Page images and extracted text:
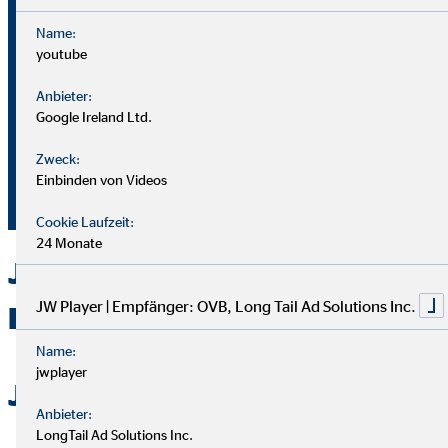
Name:
youtube
Bei OVB gibt es keine Grenzen: Unser Karriereplan bietet
gleiche Chancen für alle.
Anbieter:
Google Ireland Ltd.
Du durchläufst einen strukturierten Plan mit
Zweck:
Aufstiegsmöglichkeiten durch Ausbildung und Praxis.
Einbinden von Videos
Unterstützung bekommst du von deinem Team und deiner
Führungskraft.
Cookie Laufzeit:
24 Monate
Jetzt bei OVB in Geithain als
JW Player | Empfänger: OVB, Long Tail Ad Solutions Inc.
Berater durchstarten
Name:
jwplayer
Jetzt bewerben
Anbieter:
LongTail Ad Solutions Inc.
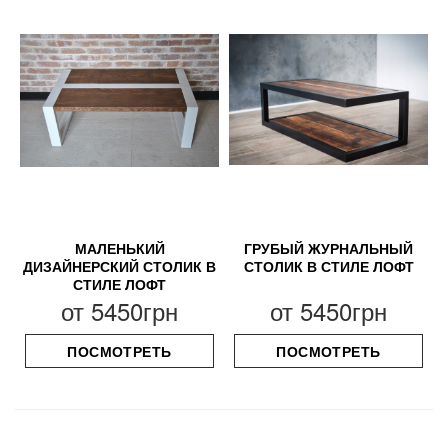
МАЛЕНЬКИЙ
ГРУБЫЙ ЖУРНАЛЬНЫЙ
ДИЗАЙНЕРСКИЙ СТОЛИК В
СТОЛИК В СТИЛЕ ЛОФТ
СТИЛЕ ЛОФТ
от
5450грн
от
5450грн
ПОСМОТРЕТЬ
ПОСМОТРЕТЬ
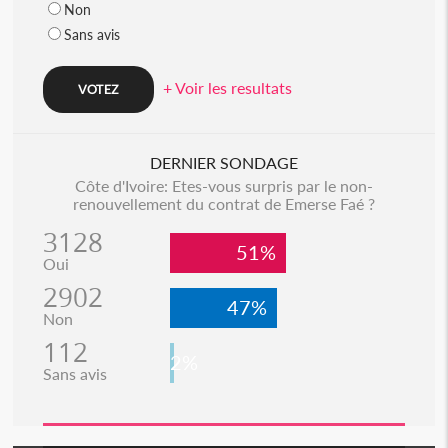
Non
Sans avis
+ Voir les resultats
DERNIER SONDAGE
Côte d'Ivoire: Etes-vous surpris par le non-
renouvellement du contrat de Emerse Faé ?
3128
51%
Oui
2902
47%
Non
112
2%
Sans avis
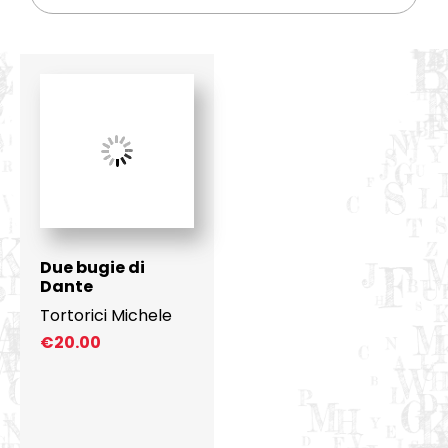
Due bugie di
Dante
Tortorici Michele
€
20.00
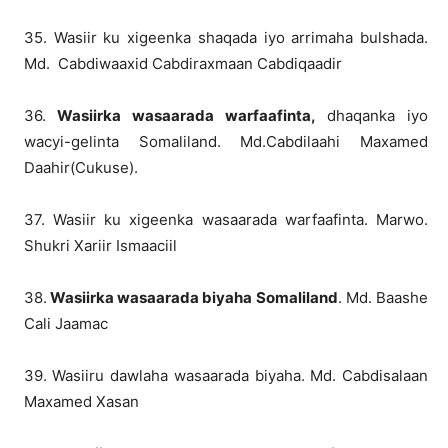
35. Wasiir ku xigeenka shaqada iyo arrimaha bulshada.
Md. Cabdiwaaxid Cabdiraxmaan Cabdiqaadir
36.
Wasiirka wasaarada warfaafinta,
dhaqanka iyo
wacyi-gelinta Somaliland. Md.Cabdilaahi Maxamed
Daahir(Cukuse).
37. Wasiir ku xigeenka wasaarada warfaafinta. Marwo.
Shukri Xariir Ismaaciil
38.
Wasiirka wasaarada biyaha Somaliland
. Md. Baashe
Cali Jaamac
39. Wasiiru dawlaha wasaarada biyaha. Md. Cabdisalaan
Maxamed Xasan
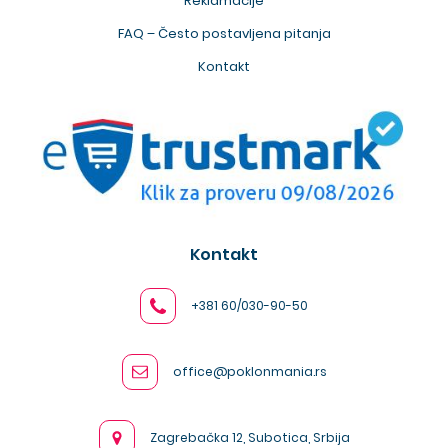
Reklamacije
FAQ – Često postavljena pitanja
Kontakt
Kontakt
+381 60/030-90-50
office@poklonmania.rs
Zagrebačka 12, Subotica, Srbija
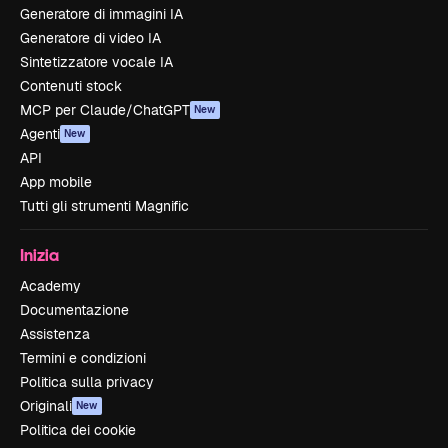
Generatore di immagini IA
Generatore di video IA
Sintetizzatore vocale IA
Contenuti stock
MCP per Claude/ChatGPT
New
Agenti
New
API
App mobile
Tutti gli strumenti Magnific
Inizia
Academy
Documentazione
Assistenza
Termini e condizioni
Politica sulla privacy
Originali
New
Politica dei cookie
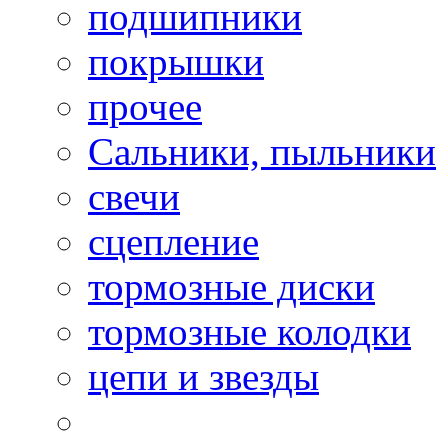
подшипники
покрышки
прочее
Сальники, пыльники
свечи
сцепление
тормозные диски
тормозные колодки
цепи и звезды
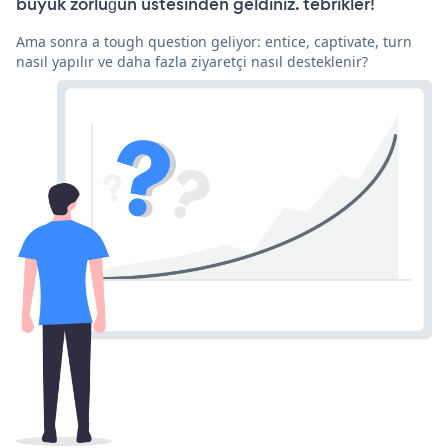
büyük zorluğun üstesinden geldiniz. tebrikler!
Ama sonra a tough question geliyor: entice, captivate, turn
nasıl yapılır ve daha fazla ziyaretçi nasıl desteklenir?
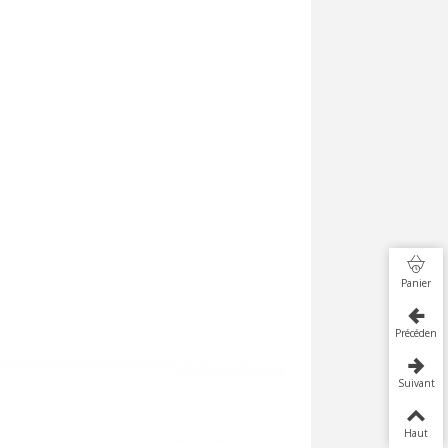
Panier
Précédent
Suivant
Haut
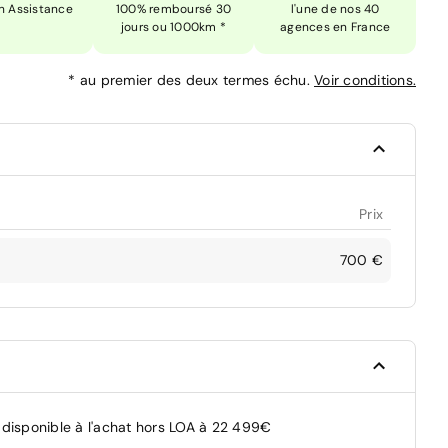
n Assistance
100% remboursé 30
l'une de nos 40
jours ou 1000km *
agences en France
*
au premier des deux termes échu.
Voir conditions.
Prix
700 €
 disponible à l'achat hors LOA à 22 499€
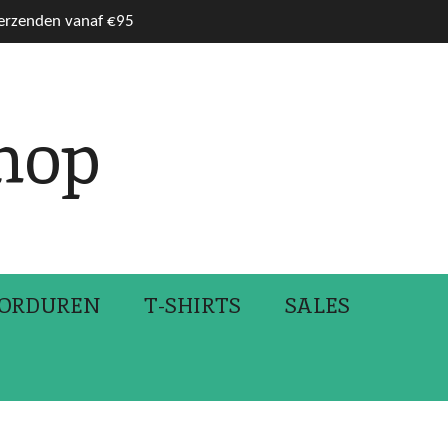
verzenden vanaf €95
hop
ORDUREN
T-SHIRTS
SALES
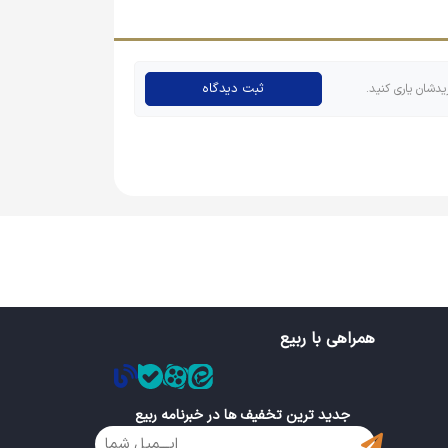
ثبت دیدگاه
یدشان یاری کنید.
ه مثل پیکسل دایره‌ای محبوب نیستند و چه از نظر
 مهم دارند، اما این محصول بسیار با صرفه بوده و
همراهی با ربیع
جدید ترین تخفیف ها در خبرنامه ربیع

TASK DIRECTIONS: Drop the images and copy all the data exactly.

REPLY:
Name:
youtube
Bei OVB gibt es keine Grenzen: Unser Karriereplan bietet
gleiche Chancen für alle.
Anbieter:
Google Ireland Ltd.
Du durchläufst einen strukturierten Plan mit
Zweck:
Aufstiegsmöglichkeiten durch Ausbildung und Praxis.
Einbinden von Videos
Unterstützung bekommst du von deinem Team und deiner
Führungskraft.
Cookie Laufzeit:
24 Monate
Jetzt bei OVB in Geithain als
JW Player | Empfänger: OVB, Long Tail Ad Solutions Inc.
Berater durchstarten
Name:
jwplayer
Jetzt bewerben
Anbieter:
LongTail Ad Solutions Inc.
МАЛЕНЬКИЙ
ГРУБЫЙ ЖУРНАЛЬНЫЙ
ДИЗАЙНЕРСКИЙ СТОЛИК В
СТОЛИК В СТИЛЕ ЛОФТ
СТИЛЕ ЛОФТ
от
5450грн
от
5450грн
ПОСМОТРЕТЬ
ПОСМОТРЕТЬ
Non
Sans avis
+ Voir les resultats
DERNIER SONDAGE
Côte d'Ivoire: Etes-vous surpris par le non-
renouvellement du contrat de Emerse Faé ?
3128
51%
Oui
2902
47%
Non
112
2%
Sans avis
Due bugie di
Dante
Tortorici Michele
€
20.00
35. Wasiir ku xigeenka shaqada iyo arrimaha bulshada.
Md. Cabdiwaaxid Cabdiraxmaan Cabdiqaadir
36.
Wasiirka wasaarada warfaafinta,
dhaqanka iyo
wacyi-gelinta Somaliland. Md.Cabdilaahi Maxamed
Daahir(Cukuse).
37. Wasiir ku xigeenka wasaarada warfaafinta. Marwo.
Shukri Xariir Ismaaciil
38.
Wasiirka wasaarada biyaha Somaliland
. Md. Baashe
Cali Jaamac
39. Wasiiru dawlaha wasaarada biyaha. Md. Cabdisalaan
Maxamed Xasan
Reklamacije
FAQ – Često postavljena pitanja
Kontakt
Kontakt
+381 60/030-90-50
office@poklonmania.rs
Zagrebačka 12, Subotica, Srbija
Generatore di immagini IA
Generatore di video IA
Sintetizzatore vocale IA
Contenuti stock
MCP per Claude/ChatGPT
New
Agenti
New
API
App mobile
Tutti gli strumenti Magnific
Inizia
Academy
Documentazione
Assistenza
Termini e condizioni
Politica sulla privacy
Originali
New
Politica dei cookie
подшипники
покрышки
прочее
Сальники, пыльники
свечи
сцепление
тормозные диски
тормозные колодки
цепи и звезды
büyük zorluğun üstesinden geldiniz. tebrikler!
Ama sonra a tough question geliyor: entice, captivate, turn
nasıl yapılır ve daha fazla ziyaretçi nasıl desteklenir?
Panier
Précédent
Suivant
Haut
n Assistance
100% remboursé 30
l'une de nos 40
jours ou 1000km *
agences en France
*
au premier des deux termes échu.
Voir conditions.
Prix
700 €
 disponible à l'achat hors LOA à 22 499€
verzenden vanaf €95
hop
ORDUREN
T-SHIRTS
SALES
ثبت دیدگاه
یدشان یاری کنید.
ه مثل پیکسل دایره‌ای محبوب نیستند و چه از نظر
 مهم دارند، اما این محصول بسیار با صرفه بوده و
همراهی با ربیع
جدید ترین تخفیف ها در خبرنامه ربیع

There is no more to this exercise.